The line-out drive emerged as their most potent weapon with four tries plundered from the set-piece and, having exposed the Exiles’ Achilles heal, they exploited it ruthlessly with two-try hooker Jamie George and England team-mate Maro Itoje at the heart of their dominance.
Prop Richard Barrington also crossed twice, while there were additional touchdowns for Brad Barritt and Billy Vunipola with the bonus point secured in the 35th minute of another lop-sided Premiership contest.
Knowing they must spend next season in the second tier of English rugby, Saracens’ sole aim for the 2019-20 campaign is to retain the Champions Cup in a quest that resumes with a seismic quarter-final against Leinster on September 19.
Three Premiership matches remain until their trip to Dublin, offering opportunities to continue fine-tuning, but on the evidence of their trip to south west London their line-out driving maul needs little work.
They powered ahead from such a move in the 10th minute when George pick out Michael Rhodes before joining the back of the maul and touching down when the pack had rumbled over.
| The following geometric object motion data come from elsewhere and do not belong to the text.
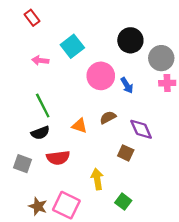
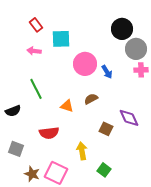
red rectangle: (32, 18) -> (36, 25), moved
black circle: (130, 40) -> (122, 29), moved
cyan square: (72, 46) -> (61, 39), turned 36
purple diamond: (141, 129) -> (129, 118), moved
black semicircle: (40, 133) -> (13, 111), moved
gray square: (22, 164) -> (16, 149), moved

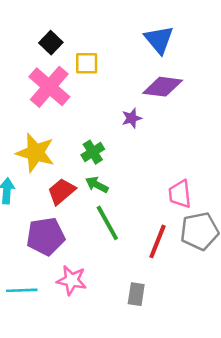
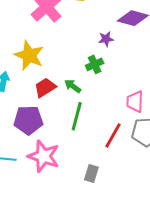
green cross: (93, 152) -> (95, 64), moved
green line: (107, 223) -> (77, 116), turned 36
pink star: (72, 280) -> (44, 156), size x1.4

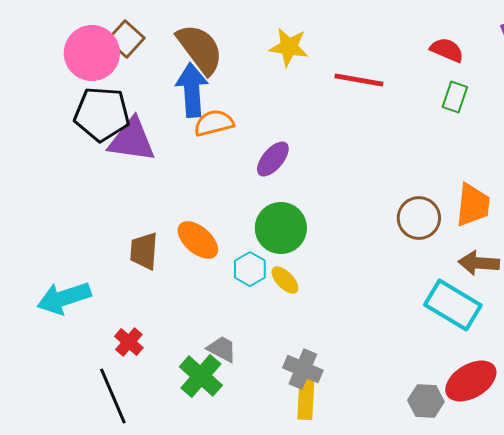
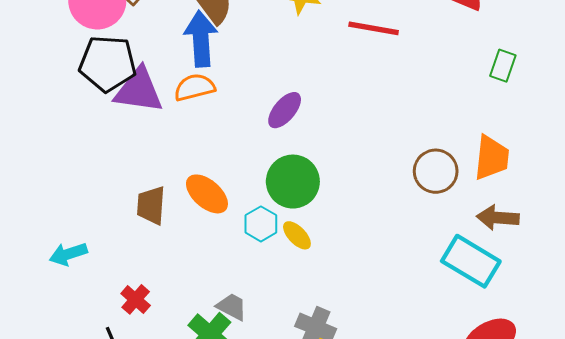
green rectangle: (455, 97) -> (503, 66), moved
orange semicircle: (214, 123) -> (195, 87), moved
cyan arrow: (64, 298) -> (68, 254), size x0.7

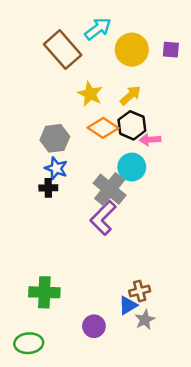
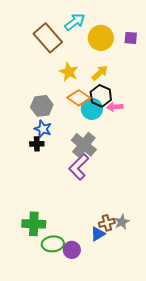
cyan circle: (132, 167) -> (92, 109), moved
gray star: (145, 320) -> (122, 222), moved
green ellipse: (29, 343) -> (53, 244), moved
And while the personnel were slightly different, it was the same method that led to the second as Itoje caught a pinpoint throw before the surge came and only ended when Barritt, who had joined from the midfield, slipped across the whitewash.
Irish responded when sustained pressure was followed by a half-break by James Stokes and the ensuing pick and goes ended when Argentina great Agustin Creevy, who was making his debut, produced the decisive carry.
But the home try was a only a brief interruption to Saracens’ dominance as runs by wing Alex Lewington and openside Jackson Wray swept them downfield where a quickly taken penalty by Vunipola ended with him crashing over.
Centre Matt Williams hustled his way to Irish’s second after the fallen champions blundered at the restart, allowing the ball to be fly-hacked onwards, but they atoned with their next drive downfield when a familiar line-out maul produced a second for George.
And there was no respite in the second half as Saracens continued to hammer away at a highly profitable tactic and this time it was Barrington who barrelled over.
The loosehead prop claimed his second shortly after the Exiles were pounded into submission by a series of pick and goes, the final scoring act behind closed doors at Twickenham Stoop.